One year after immigration promise, Obama seeks Supreme Court backing

The Obama administration has requested the nation's high court to overturn previous rulings halting the president's plan to allow nearly 5 million illegal immigrants to live and work in the country legally.

Kevin Lamarque/Reuters
A woman chants as immigrants and community leaders rally in front of the US Supreme Court to mark the one-year anniversary of President Obama's executive orders on immigration in Washington, Friday. The Obama administration on Friday asked the US Supreme Court to revive Mr.

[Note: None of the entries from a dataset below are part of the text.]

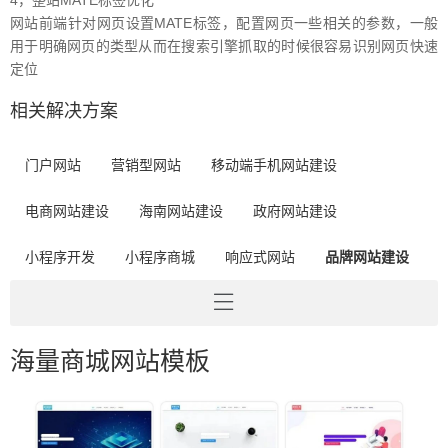
网站前端针对网页设置MATE标签，配置网页一些相关的参数，一般
用于明确网页的类型从而在搜索引擎抓取的时候很容易识别网页快速
定位
相关解决方案
门户网站
营销型网站
移动端手机网站建设
电商网站建设
海南网站建设
政府网站建设
小程序开发
小程序商城
响应式网站
品牌网站建设
海量商城网站模板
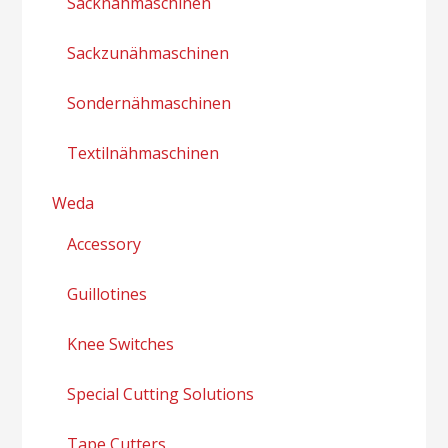
Sacknähmaschinen
Sackzunähmaschinen
Sondernähmaschinen
Textilnähmaschinen
Weda
Accessory
Guillotines
Knee Switches
Special Cutting Solutions
Tape Cutters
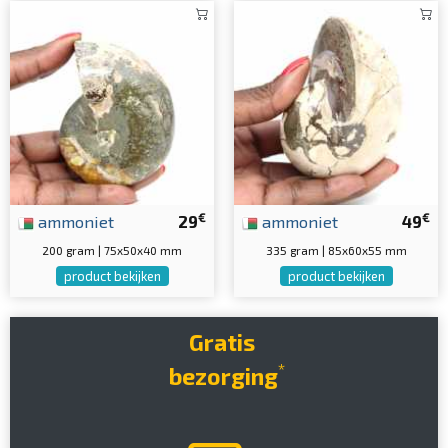
€
€
ammoniet
29
ammoniet
49
200 gram | 75x50x40 mm
335 gram | 85x60x55 mm
product bekijken
product bekijken
Gratis
*
bezorging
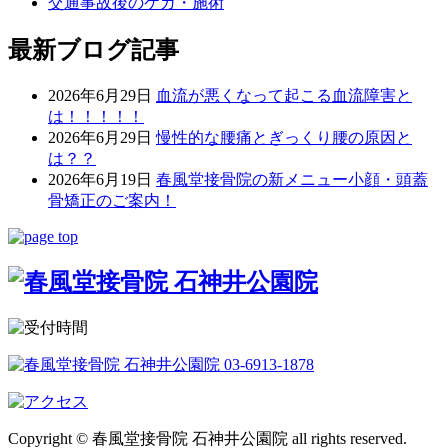
交通事故後のケガ・施術
最新ブログ記事
2026年6月29日
血流が悪くなって起こる血流障害と
は！！！！！
2026年6月29日
慢性的な腰痛とぎっくり腰の原因と
は？？
2026年6月19日
春風堂接骨院の新メニュー小顔・頭蓋
骨矯正のご案内！
Copyright © 春風堂接骨院 石神井公園院 all rights reserved.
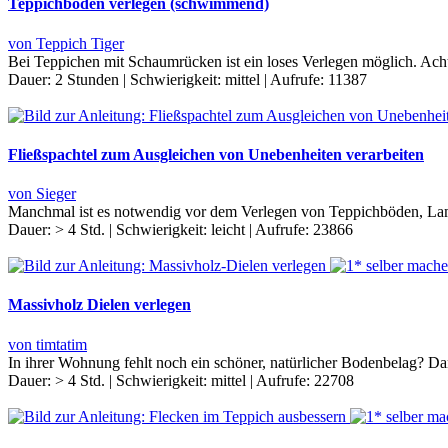
Teppichboden verlegen (schwimmend)
von Teppich Tiger
Bei Teppichen mit Schaumrücken ist ein loses Verlegen möglich. Ach
Dauer:
2 Stunden
|
Schwierigkeit:
mittel
|
Aufrufe:
11387
Fließspachtel zum Ausgleichen von Unebenheiten verarbeiten
von Sieger
Manchmal ist es notwendig vor dem Verlegen von Teppichböden, Lam
Dauer:
> 4 Std.
|
Schwierigkeit:
leicht
|
Aufrufe:
23866
Massivholz Dielen verlegen
von timtatim
In ihrer Wohnung fehlt noch ein schöner, natürlicher Bodenbelag? D
Dauer:
> 4 Std.
|
Schwierigkeit:
mittel
|
Aufrufe:
22708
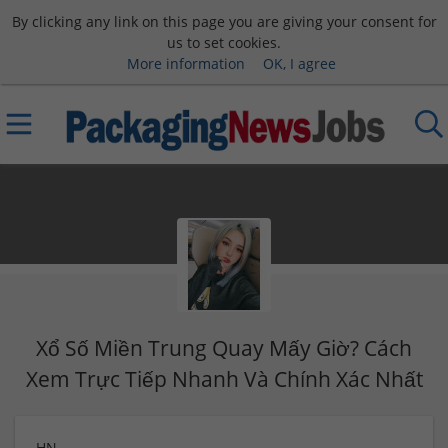
By clicking any link on this page you are giving your consent for
us to set cookies.
More information
OK, I agree
Xổ Số Miền Trung Quay Mấy Giờ? Cách
Xem Trực Tiếp Nhanh Và Chính Xác Nhất
HN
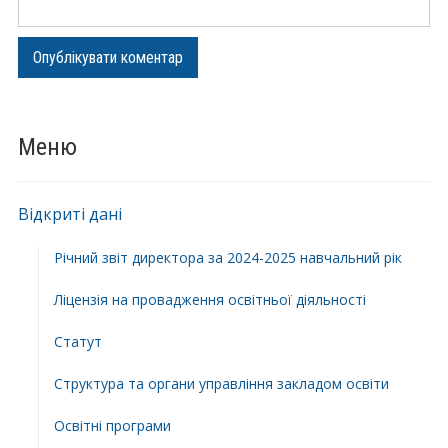
Меню
Відкриті дані
Річний звіт директора за 2024-2025 навчальний рік
Ліцензія на провадження освітньої діяльності
Статут
Структура та органи управління закладом освіти
Освiтнi програми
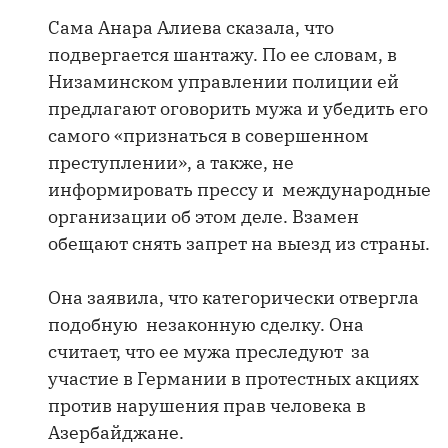
Сама Анара Алиева сказала, что
подвергается шантажу. По ее словам, в
Низаминском управлении полиции ей
предлагают оговорить мужа и убедить его
самого «признаться в совершенном
преступлении», а также, не
информировать прессу и международные
организации об этом деле. Взамен
обещают снять запрет на выезд из страны.
Она заявила, что категорически отвергла
подобную незаконную сделку. Она
считает, что ее мужа преследуют за
участие в Германии в протестных акциях
против нарушения прав человека в
Азербайджане.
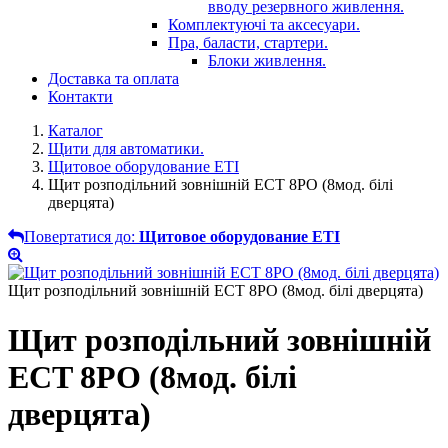
вводу резервного живлення.
Комплектуючі та аксесуари.
Пра, баласти, стартери.
Блоки живлення.
Доставка та оплата
Контакти
Каталог
Щити для автоматики.
Щитовое оборудование ETI
Щит розподільний зовнішній ECT 8PO (8мод. білі
дверцята)
Повертатися до:
Щитовое оборудование ETI
Щит розподільний зовнішній ECT 8PO (8мод. білі дверцята)
Щит розподільний зовнішній
ECT 8PO (8мод. білі
дверцята)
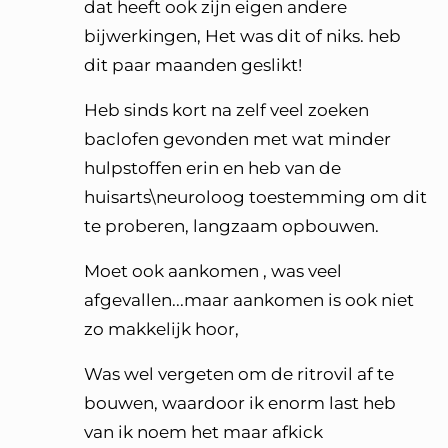
dat heeft ook zijn eigen andere
bijwerkingen, Het was dit of niks. heb
dit paar maanden geslikt!
Heb sinds kort na zelf veel zoeken
baclofen gevonden met wat minder
hulpstoffen erin en heb van de
huisarts\neuroloog toestemming om dit
te proberen, langzaam opbouwen.
Moet ook aankomen , was veel
afgevallen...maar aankomen is ook niet
zo makkelijk hoor,
Was wel vergeten om de ritrovil af te
bouwen, waardoor ik enorm last heb
van ik noem het maar afkick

Obama's executive action to protect millions of illegal immigrants from deportation, saying Republican-led states had no legal basis to challenge it.

The Obama administration has formally asked the US Supreme Court to review President Obama’s executive action on illegal immigration.

The executive action plan has been stalled by a New Orleans-based 5th Circuit Court of Appeals ruling that maintained a lower court’s decision to halt the implementation of the plan. The Justice Department formally appealed to the nation's high court on Friday.

"A divided court of appeals has upheld an unprecedented nationwide injunction against implementing a federal immigration enforcement policy of great national importance, and has done so in violation of established limits on the judicial power,” Solicitor General Donald Verrilli and others wrote in a petition. “If left undisturbed, that ruling will allow States to frustrate the federal government’s enforcement of the Nation’s immigration laws.”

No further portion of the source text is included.